Closed fractaldragonflies closed 2 years ago
Okay. You can easily solve most issues.
Just replace the profiles by the ones you want snd keep their current names.
OK, cmd_makecldf overwrites forms and leaves empty fields for segments, graphemes, profile for the ids languages. Wold languages have segments, but no graphemes nor profile either.
But, I can take our model from KeyPano to use in upgrading use the Spanish or Portuguese profiles. So I'll work it that way.
If languages are missing, check their name in etc/languages.tsv and adjust it. I took the language name from a file you sent me, so some are probsbly wrong or simply missing
For donor values, can you check my code and check wold data, where I find the value?

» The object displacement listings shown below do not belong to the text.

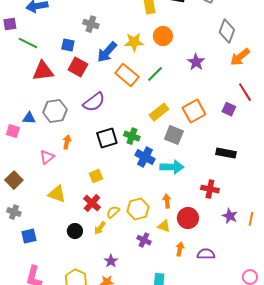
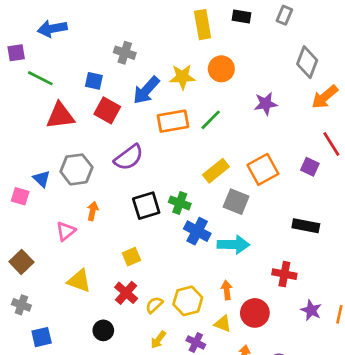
purple star: (196, 62) -> (266, 104), turned 30
orange rectangle: (127, 75) -> (173, 121), turned -50
blue triangle: (29, 118) -> (42, 179), turned 40
yellow arrow: (100, 228) -> (158, 340), moved

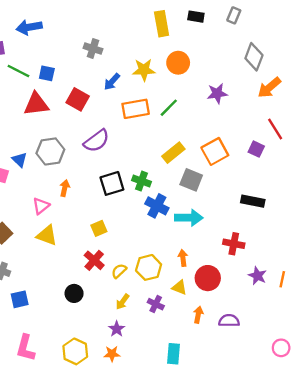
blue square: (94, 81) -> (47, 73), moved
blue arrow: (146, 90) -> (112, 82), size x0.7
yellow triangle: (79, 281) -> (47, 235), moved

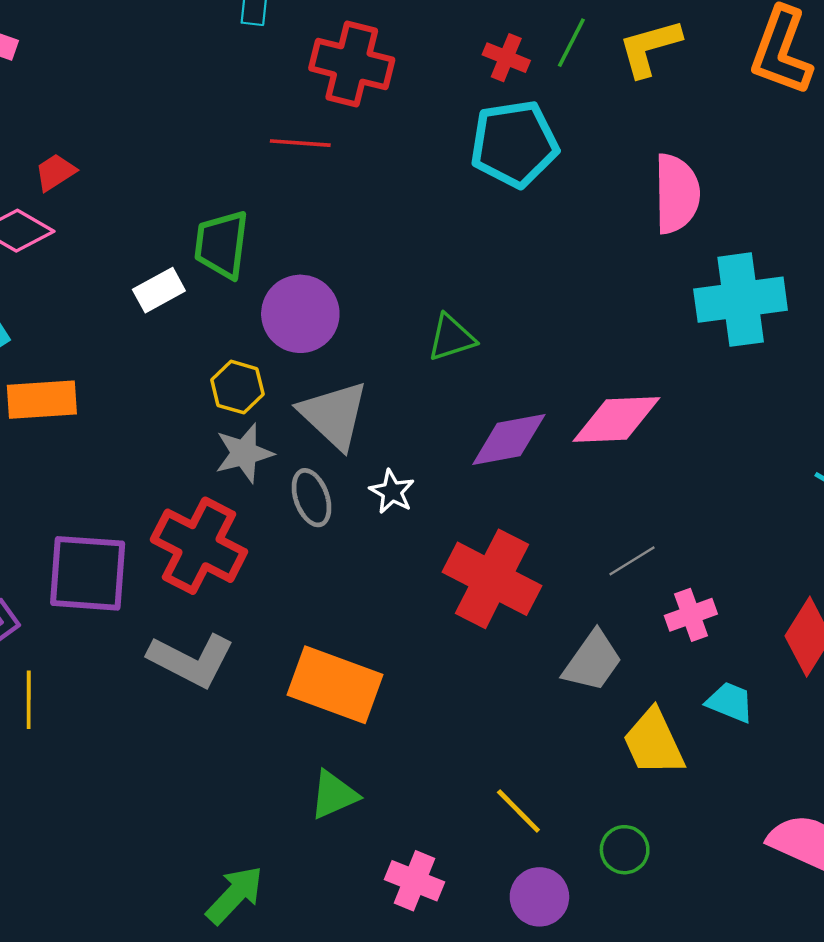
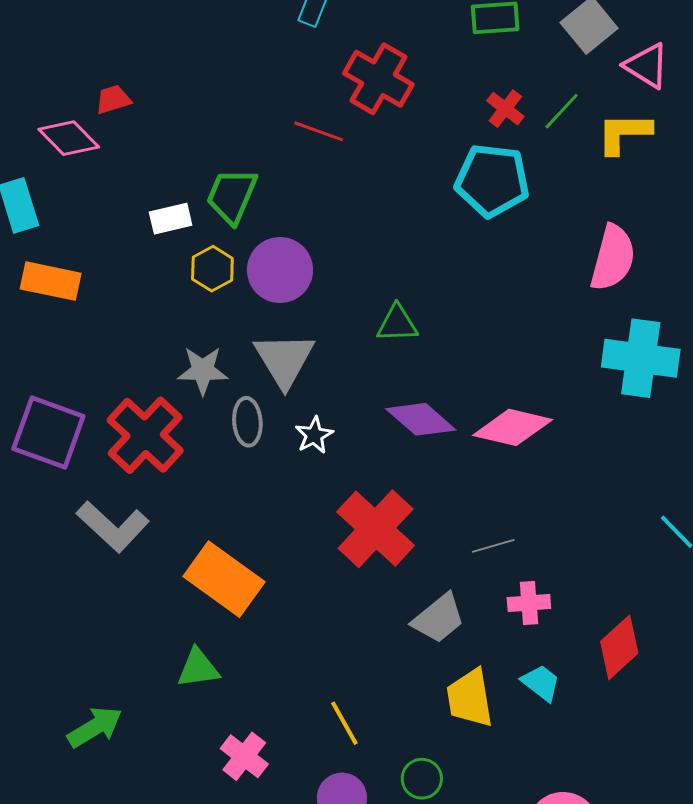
yellow hexagon: (237, 387) -> (212, 269), moved
purple diamond: (509, 439) -> (421, 419), turned 36

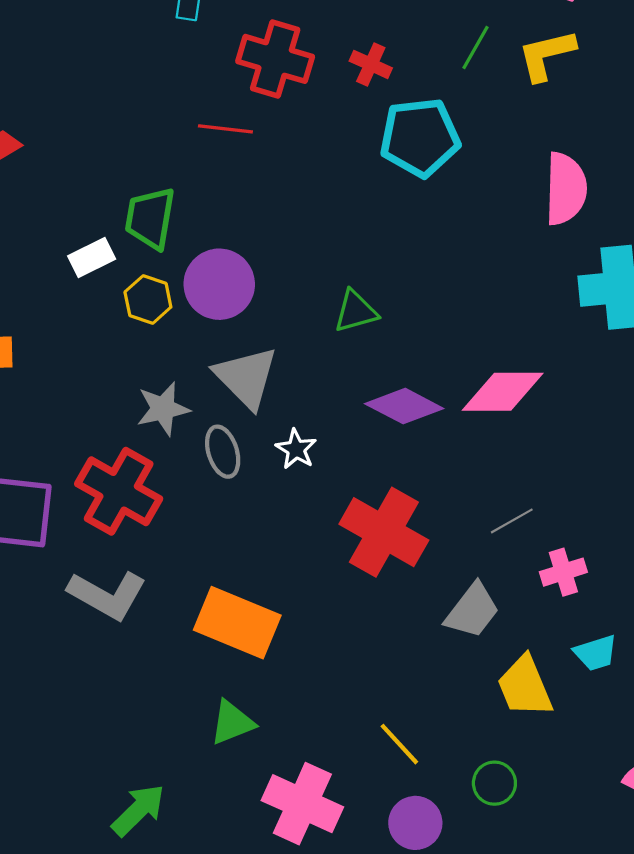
red cross: (505, 109) -> (371, 64), moved
cyan trapezoid: (541, 683) -> (596, 653), turned 138
pink cross: (244, 756) -> (302, 804), size x1.5

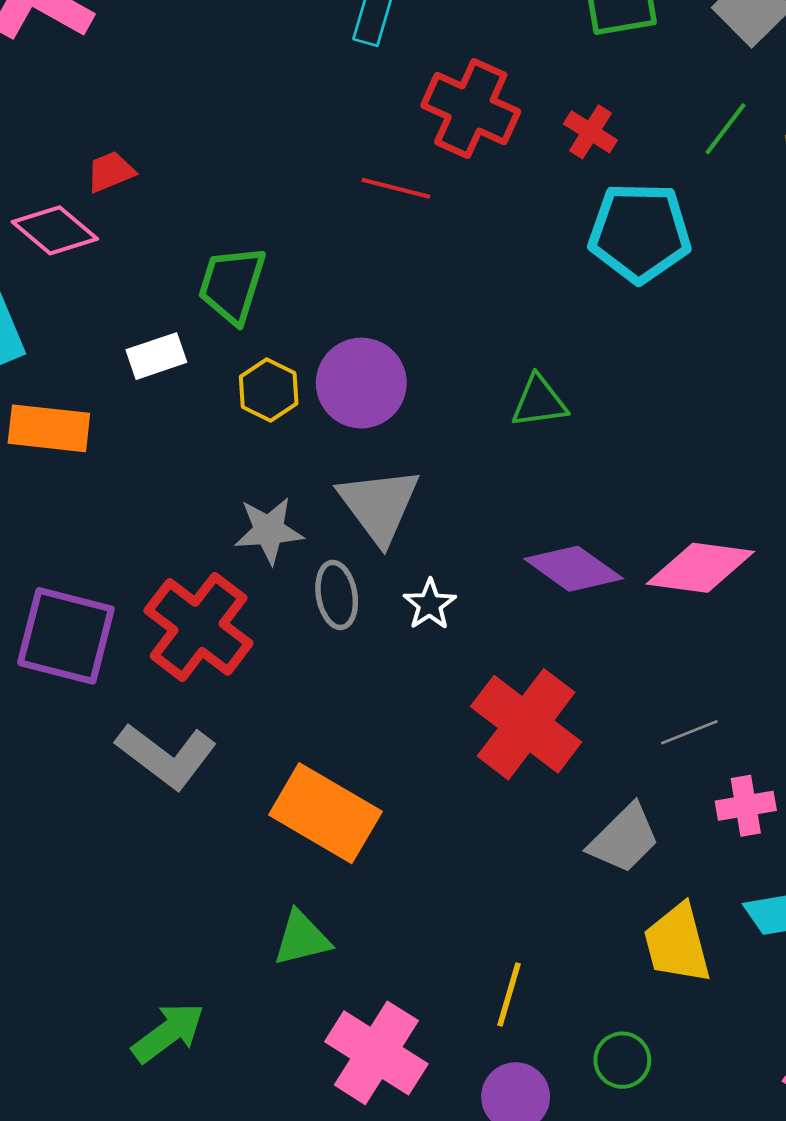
green trapezoid: (150, 218) -> (232, 285), moved
white rectangle: (92, 257) -> (156, 356), moved
green triangle: (356, 311) -> (539, 402), moved
yellow line: (399, 744) -> (509, 994), turned 51

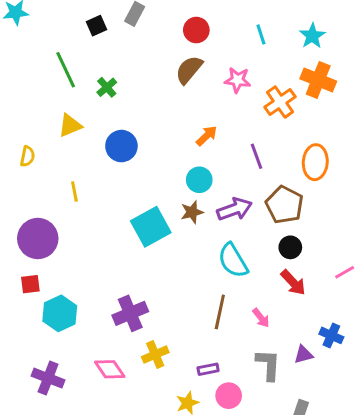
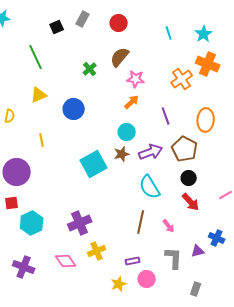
red circle: (196, 30) -> (119, 23), moved
pink star: (237, 80) -> (136, 79), moved
green cross: (107, 87) -> (90, 69), moved

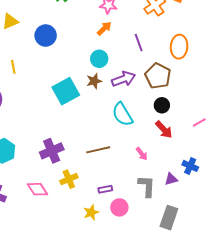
brown line: (141, 222) -> (98, 150), moved, turned 65
gray rectangle: (196, 289) -> (169, 218), size x1.6

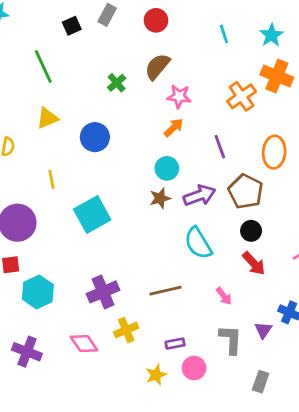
cyan square: (66, 91) -> (92, 215), moved
purple triangle: (171, 179) -> (263, 330), turned -40
gray rectangle: (169, 218) -> (261, 382), size x0.7

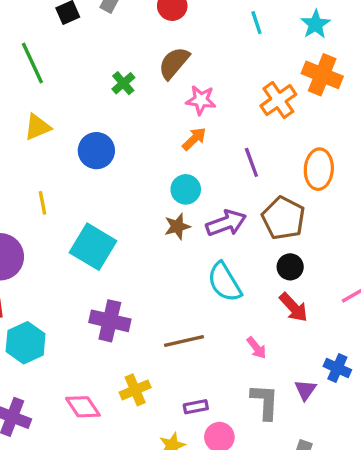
cyan square: (92, 215) -> (93, 247), turned -30
purple cross: (103, 292) -> (110, 321), moved, turned 36

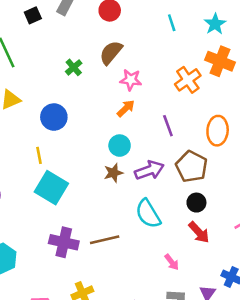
yellow line: (42, 203) -> (39, 155), moved
brown line: (184, 341) -> (105, 240), moved

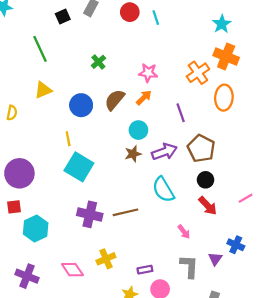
cyan line: (172, 23) -> (156, 18), moved
brown semicircle: (111, 53) -> (115, 100), moved
orange ellipse: (218, 131) -> (224, 98), moved

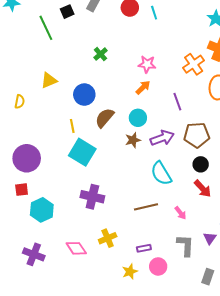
green line: (40, 49) -> (46, 28), moved
brown semicircle: (115, 100) -> (105, 118), moved
brown pentagon: (201, 148) -> (197, 135), turned -30
brown line: (125, 212) -> (146, 207), moved

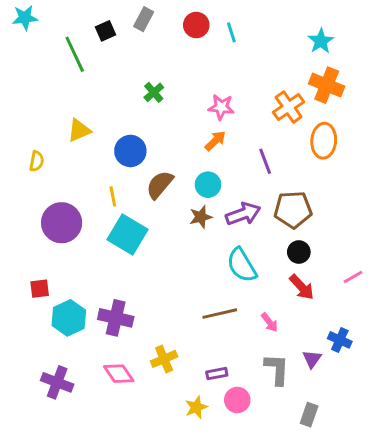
purple circle: (27, 158) -> (62, 223), moved
purple cross: (92, 197) -> (116, 318), moved

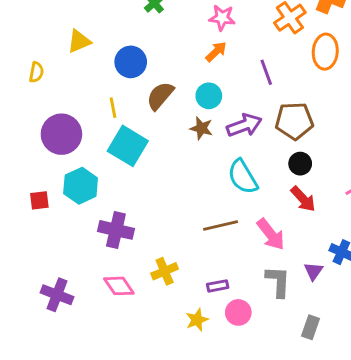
brown star: (201, 217) -> (201, 128), turned 30
cyan hexagon: (69, 318) -> (81, 186), moved
pink arrow: (270, 322) -> (271, 234), size x1.6

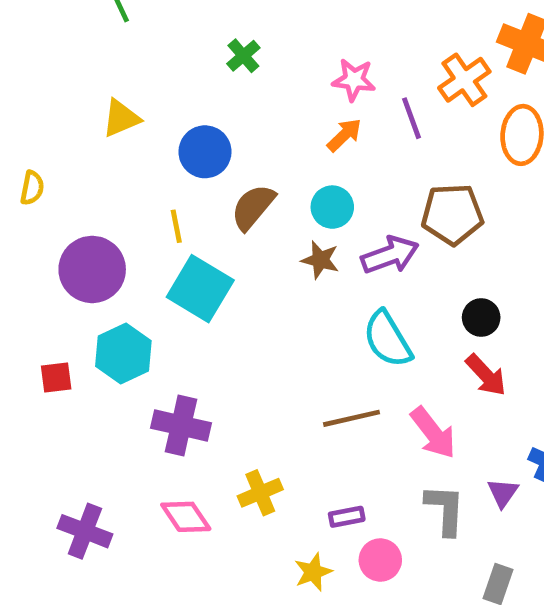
yellow semicircle: (36, 72) -> (32, 188), moved
purple line: (266, 72) -> (412, 118), moved
brown pentagon: (294, 121) -> (452, 214), moved

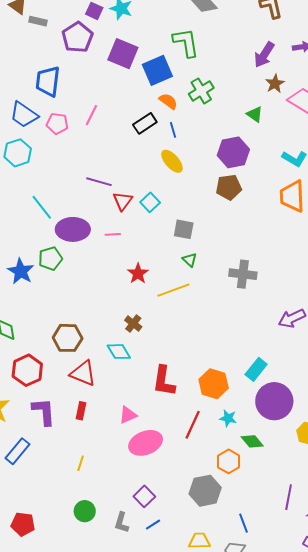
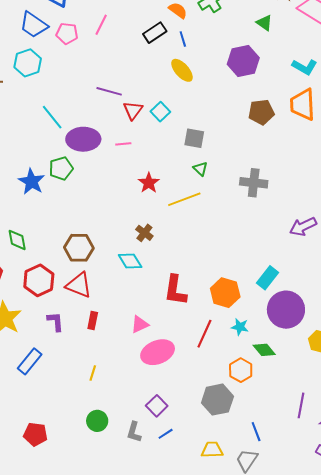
brown pentagon: (229, 187) -> (261, 112), moved
red triangle: (83, 373) -> (79, 285), moved
purple L-shape: (44, 412) -> (56, 322), size x0.7

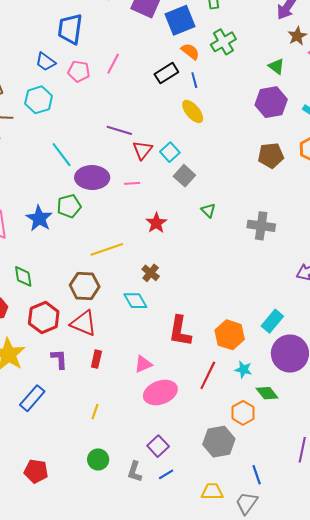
blue trapezoid: (34, 25) -> (46, 62), size x0.7
purple hexagon: (243, 61) -> (271, 102), moved
gray square: (194, 138) -> (184, 176), moved, turned 30
yellow line: (184, 199) -> (107, 249), moved

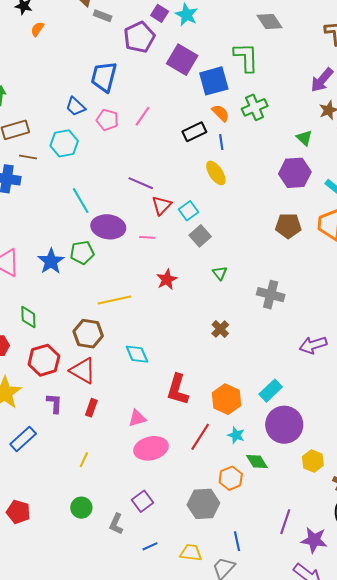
brown cross: (151, 273) -> (220, 329), moved
blue line: (166, 474) -> (150, 546), moved

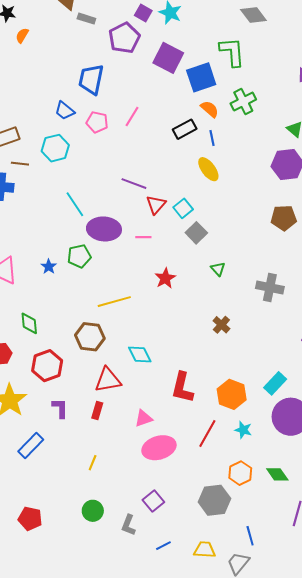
blue star: (51, 261) -> (49, 267), size x0.6
red triangle: (83, 371) -> (108, 380), moved, turned -36
green diamond: (257, 461) -> (277, 474), moved

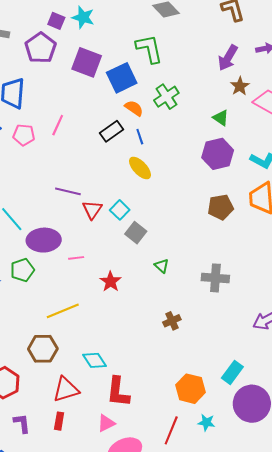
pink line: (143, 237) -> (76, 258), moved
brown cross: (221, 325) -> (172, 321), turned 30
red L-shape: (182, 388) -> (118, 392), moved

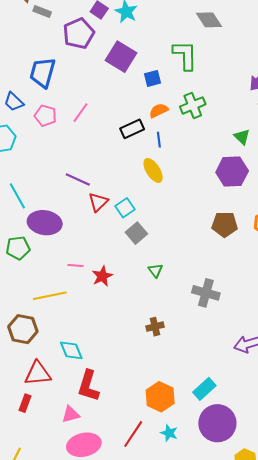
blue square: (122, 78) -> (152, 78), size x0.6
orange semicircle: (134, 108) -> (159, 111), turned -72
pink line: (76, 258) -> (76, 265), moved

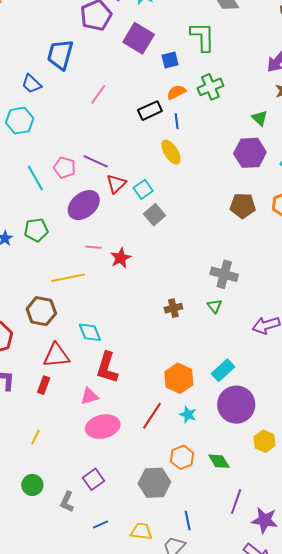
pink pentagon: (45, 116) -> (65, 168), moved
purple ellipse: (45, 223) -> (84, 205), moved, turned -48
green triangle: (155, 271) -> (214, 306), moved

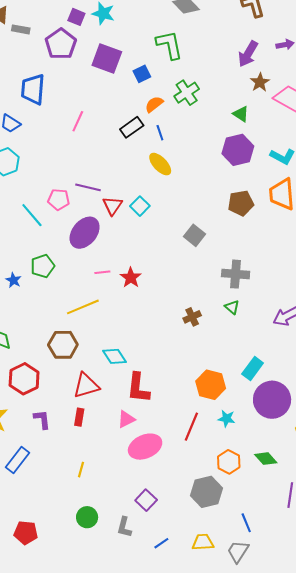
gray square: (155, 215) -> (195, 235), moved

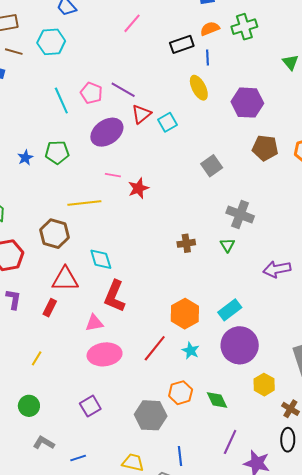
purple hexagon: (238, 150) -> (247, 103), moved
gray L-shape: (124, 527) -> (44, 443), moved, turned 90
blue line: (161, 543) -> (78, 458), moved

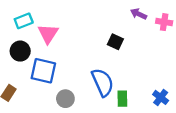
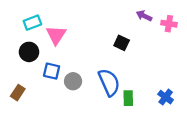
blue square: (43, 71) -> (52, 71), size x0.7
gray circle: (65, 99) -> (73, 81), moved

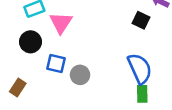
black square: (122, 43) -> (141, 20), moved
blue semicircle: (109, 82) -> (140, 69), moved

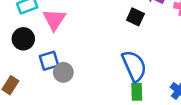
blue square: (56, 63) -> (49, 61), turned -30
gray circle: (80, 75) -> (63, 72), moved

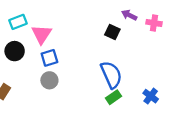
blue square: (49, 61) -> (49, 58), moved
green rectangle: (137, 92) -> (114, 97), turned 56

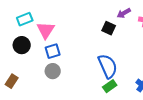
purple arrow: (129, 15) -> (124, 13), turned -56

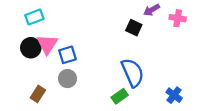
pink triangle: (46, 30) -> (47, 44), moved
brown rectangle: (12, 81) -> (38, 94), moved
green rectangle: (110, 86) -> (120, 96), moved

OK, I belatedly read Mattis' suggestion below to look into the Borrowing.csv. There we find source_word (donor_word) and source_languoid (donor_language). This should do it. Thanks.
There was change in WOLD DB structure which confused me.
Borrowed os easy to modify in the code now.
I've coded True for Borrowed_score > 0.9 else False. At some time we might want to experiment with >0.6 instead. Although 0.0 and 1.0 probabilities are the overwhelmingly most common.
There is a surprising number of cases where the Borrowed_score = 0.0, but a Donor_language and Donor_value is given. These would seem to be errors, but I don't know what the correction would be.
You can make changes snd post as pr.
@fractaldragonflies, I can also do this later, but if you are impatient (as I would be), please have a look at the cldf data, and my code to get the language data, as this will maybe clarify some points of failure (e.g., why some languages don't get included now)
I'll give it a go... as you said most fixes should be straight forward. And I need to learn this! I'm still not clear where the donor_value comes from but that should be discoverable form the cldf of our earlier work in Pybor if not obvious in the Sabor. Thanks!
It is in the wold/cldf/borrowings.csv table, which I load right in the beginning of the lexibank script! There, you see that the donor value is there, and can be loaded, but is called differently!
OK, sorry I didn't take this into account above.
Issues were resolved by the improvestore branch and pull request.
Did clean install of Sabor and activation steps. Files were replaced with updated versions. Some essential and optional issues.
Lack Mapudungun and Wichi languages in both the languages and forms relations. Essential.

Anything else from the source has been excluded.